地面にたたきつけられたにもかかわらず、未だプリズムの戦意は衰えていないようで、おぼつかない足取りで立ち上がりながら、残っているバタフライ達に向けて手をかざす。
「あれ……」
また闇の魔法を使った攻撃が来るかと予測していたが、何も起こらずその場にいた一同全員が困惑した。
「魔法が、出ない……?」
プリズムは何度も魔法を出そうと試みるも、結局は不発に終わり、その表情から怒りが消えて戸惑いと絶望に染まっていく。
「そんな、なんで、どうして……」
必死に魔法を出そうとする手が、少しずつ震え、向かってくるバタフライ達を倒せないという事実だけが頭を支配していく。
バタフライ達が眼前に迫り、完全に怯え切った目で逃げ出そうとするも、バタフライがとった行動はプリズムが想像してるものとは違った。
「もう、やめようよ」
変身を解いたあげはは怯えるプリズムを抱きしめて、優しく頭をなでて落ち着かせる。
「ましろんの事、何もわかってなくてごめん。私ずっと記憶が無くて苦しんでるんだと勘違いしてた。教えられたましろんと同じになれなくて、それでずっと悩んでたんだよね。分かってあげられなくてごめん」
優しく、諭すようにあげはは語り掛ける。3ヶ月もの間苦しめ続けてきた重圧をこれだけで取り除けるとは思ってもいないが、それでもあげははましろを信じて語り掛ける。

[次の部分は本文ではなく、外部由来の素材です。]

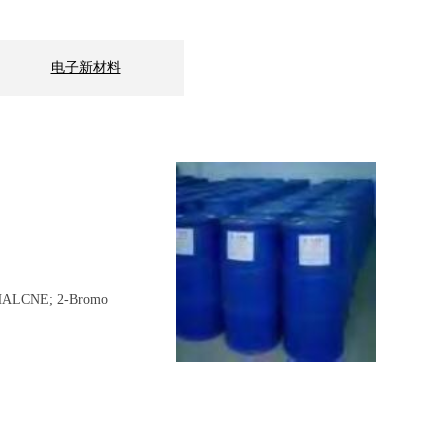
电子新材料
THALCNE; 2-Bromo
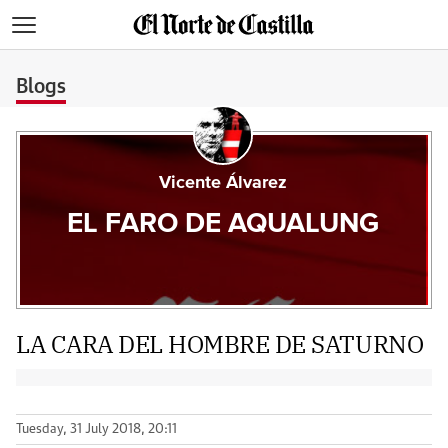
>
Blogs
Vicente Álvarez
EL FARO DE AQUALUNG
LA CARA DEL HOMBRE DE SATURNO
Tuesday, 31 July 2018, 20:11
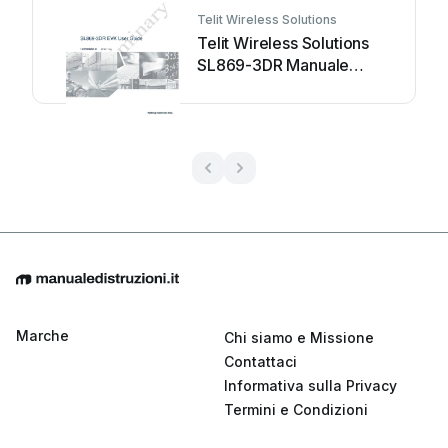
Telit Wireless Solutions
Telit Wireless Solutions
SL869-3DR Manuale
utente
Marche
Chi siamo e Missione
Contattaci
Informativa sulla Privacy
Termini e Condizioni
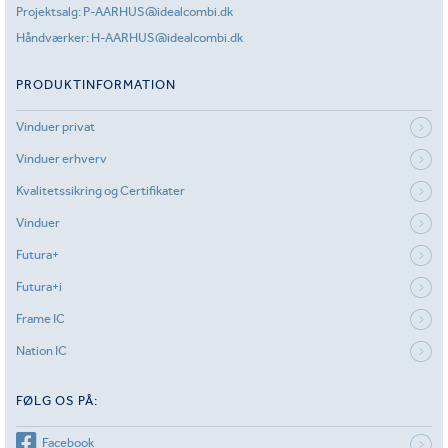
Projektsalg:
P-AARHUS@idealcombi.dk
Håndværker:
H-AARHUS@idealcombi.dk
PRODUKTINFORMATION
Vinduer privat
Vinduer erhverv
Kvalitetssikring og Certifikater
Vinduer
Futura+
Futura+i
Frame IC
Nation IC
FØLG OS PÅ:
Facebook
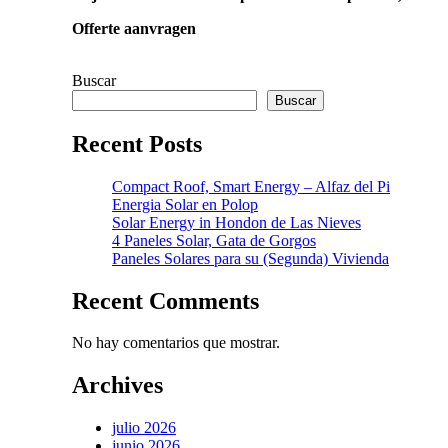
Offerte aanvragen
Buscar
Buscar
Recent Posts
Compact Roof, Smart Energy – Alfaz del Pi
Energia Solar en Polop
Solar Energy in Hondon de Las Nieves
4 Paneles Solar, Gata de Gorgos
Paneles Solares para su (Segunda) Vivienda
Recent Comments
No hay comentarios que mostrar.
Archives
julio 2026
junio 2026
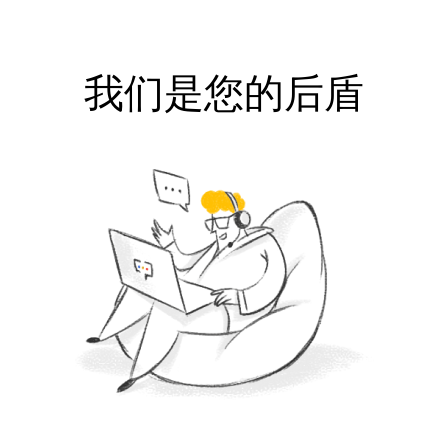
我们是您的后盾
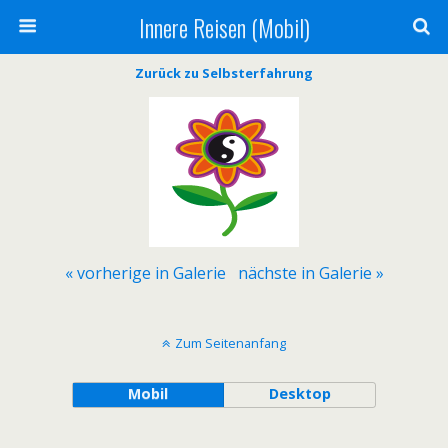
Innere Reisen (Mobil)
Zurück zu Selbsterfahrung
« vorherige in Galerie
nächste in Galerie »
Zum Seitenanfang
Mobil
Desktop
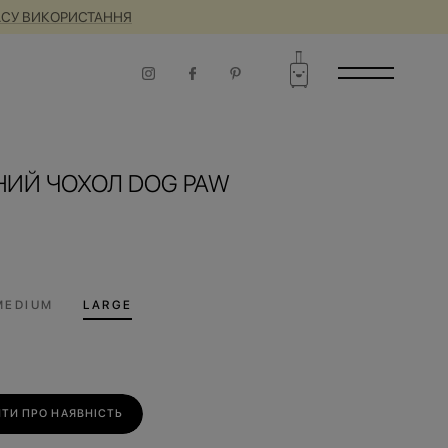
ЧАСУ ВИКОРИСТАННЯ
НИЙ ЧОХОЛ DOG PAW
MEDIUM
LARGE
ТИ ПРО НАЯВНІСТЬ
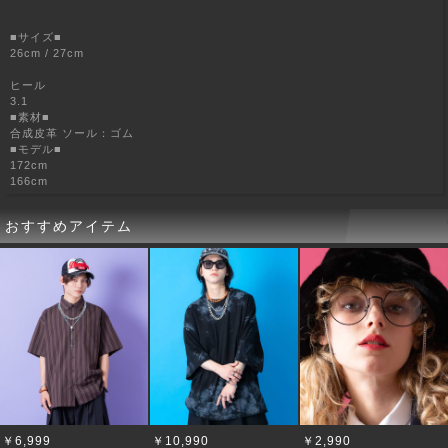
■サイズ■
26cm / 27cm
ヒール
3.1
■素材■
合成皮革 ソール：ゴム
■モデル■
172cm
166cm
おすすめアイテム
￥6,999
￥10,990
￥2,990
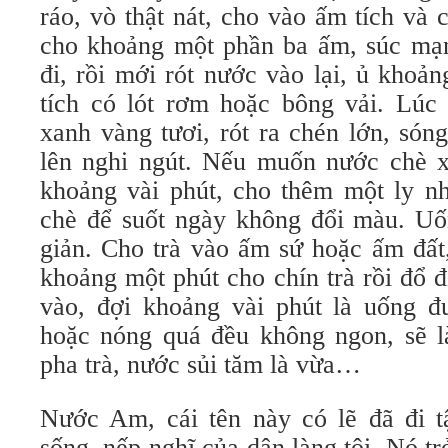
ráo, vò thật nát, cho vào ấm tích và
cho khoảng một phần ba ấm, súc mạn
đi, rồi mới rót nước vào lại, ủ khoả
tích có lót rơm hoặc bông vải. Lú
xanh vàng tươi, rót ra chén lớn, són
lên nghi ngút. Nếu muốn nước chè xa
khoảng vài phút, cho thêm một ly n
chè để suốt ngày không đổi màu. U
giản. Cho trà vào ấm sứ hoặc ấm đất,
khoảng một phút cho chín trà rồi đổ đ
vào, đợi khoảng vài phút là uống 
hoặc nóng quá đều không ngon, sẽ là
pha trà, nước sủi tăm là vừa…
Nước Am, cái tên này có lẽ đã đi t
sống, nếp nghĩ của dân làng tôi. Nó tr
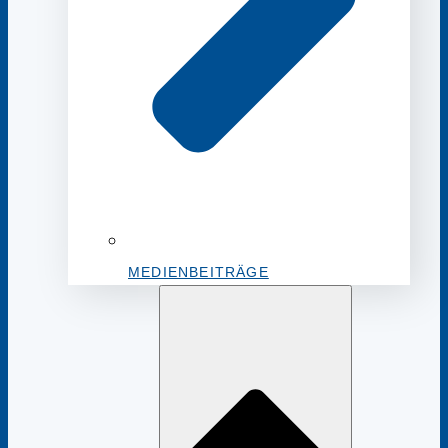
MEDIENBEITRÄGE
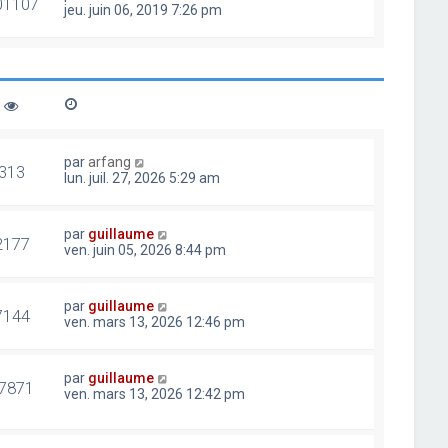
01107
jeu. juin 06, 2019 7:26 pm
par
arfang
313
lun. juil. 27, 2026 5:29 am
par
guillaume
2177
ven. juin 05, 2026 8:44 pm
par
guillaume
7144
ven. mars 13, 2026 12:46 pm
par
guillaume
7871
ven. mars 13, 2026 12:42 pm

「だから、私ましろんが思ってることを知りたい。嫌なら嫌って、したくないならしたくないって言ってよ。言ってくんなきゃ分かんないよ」
肌で触れているからこそ分かる。強張っていたましろの身体から徐々に力が抜けてきて、自分に身を委ねてくれているのを感じる。

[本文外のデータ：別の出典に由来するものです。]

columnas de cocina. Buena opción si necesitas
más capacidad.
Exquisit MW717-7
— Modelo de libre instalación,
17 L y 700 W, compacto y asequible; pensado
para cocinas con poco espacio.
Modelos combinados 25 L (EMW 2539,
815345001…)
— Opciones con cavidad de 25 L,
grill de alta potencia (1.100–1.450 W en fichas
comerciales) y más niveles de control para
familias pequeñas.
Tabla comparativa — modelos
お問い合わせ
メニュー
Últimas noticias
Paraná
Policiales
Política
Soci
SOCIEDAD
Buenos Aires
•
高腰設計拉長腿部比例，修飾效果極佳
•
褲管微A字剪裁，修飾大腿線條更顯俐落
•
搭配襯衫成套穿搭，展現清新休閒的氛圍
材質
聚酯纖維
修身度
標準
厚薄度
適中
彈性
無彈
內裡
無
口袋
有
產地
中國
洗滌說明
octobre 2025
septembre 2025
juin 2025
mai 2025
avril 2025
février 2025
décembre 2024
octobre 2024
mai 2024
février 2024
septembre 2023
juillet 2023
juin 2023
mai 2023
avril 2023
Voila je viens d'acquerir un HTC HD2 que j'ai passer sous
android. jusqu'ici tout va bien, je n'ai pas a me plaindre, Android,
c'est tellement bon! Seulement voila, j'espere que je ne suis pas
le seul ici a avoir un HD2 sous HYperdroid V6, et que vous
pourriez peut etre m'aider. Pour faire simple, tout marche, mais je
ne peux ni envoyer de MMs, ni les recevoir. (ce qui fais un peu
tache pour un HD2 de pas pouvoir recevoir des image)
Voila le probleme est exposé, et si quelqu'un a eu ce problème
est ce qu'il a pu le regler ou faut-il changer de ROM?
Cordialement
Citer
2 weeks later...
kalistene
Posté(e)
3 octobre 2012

「私たちはましろんが必要だからここまで来たんじゃない。ちょっとぐらい嫌われても気にしないぐらい、ましろんの事が大好きだから、ましろんに元気で笑っていてほしいから、ここまで来たんだよ?そんな辛そうな顔であっち行けなんて言われたら、みんなついてきちゃうって」
もうプリズムが抵抗するようなことはしない。もう少しで届く、あげはは確信して最後の言葉を告げる。
「だからさ、もう一度私たちの事、信じてくれないかな?お願いだから、一緒に帰ろう?」
信じてほしい。溢れそうになる感情を必死に押さえてましろに伝える。これがあげはにできる唯一の賭けだった。閉じこもっているましろの心にも届いてほしい。そう祈りながら、あげはは伝えた。
「うん、わかったよ。あげはちゃんやみんなの気持ち。今は信用してあげる。やっぱりダメって思ったら、その時は本当にさよならだから」
じゃあね。と小さくつぶやくとプリズムの変身が解除され、元のましろの身体に戻る。まだもう一人のましろは表に出てきていないのか、安らかな表情で眠っていて寝息を立てている。
「良かった……。もう1度信じてくれて。また怒られないように頑張んなきゃね、ウィング」
「……はい」
腕の中で寝息を立てているましろを見て、あげはは肩の荷が下りたような疲労感が一気に襲ってきた。
ましろを巡る争奪戦は、あげは達がましろを取り戻す形で決着した。すれ違いこそあったものの、今度こそましろを取り戻したのであった。
キュアプリズム(Reboot)
ヴィニーの動力源として使われていたレインボー鉱石を奪い、裏のましろが変身したキュアプリズム。
能力面はホープダイヤ融合時とほぼ同じになった反面、身体能力が一切向上せず、接近戦ではただの少女と変わらない。
ヨクバールを召喚して自衛することもできるが、基本的にはキュアスカイの攻撃が届かない範囲のみにしか攻撃できない。
『ソラと一緒に戦いたい』という思いこそ本物だが、ヒーローガールとしてのアイデンティティを確立していない為、キュアスカイに依存し、またスカイにも依存を強制させる存在にしかなれなかった。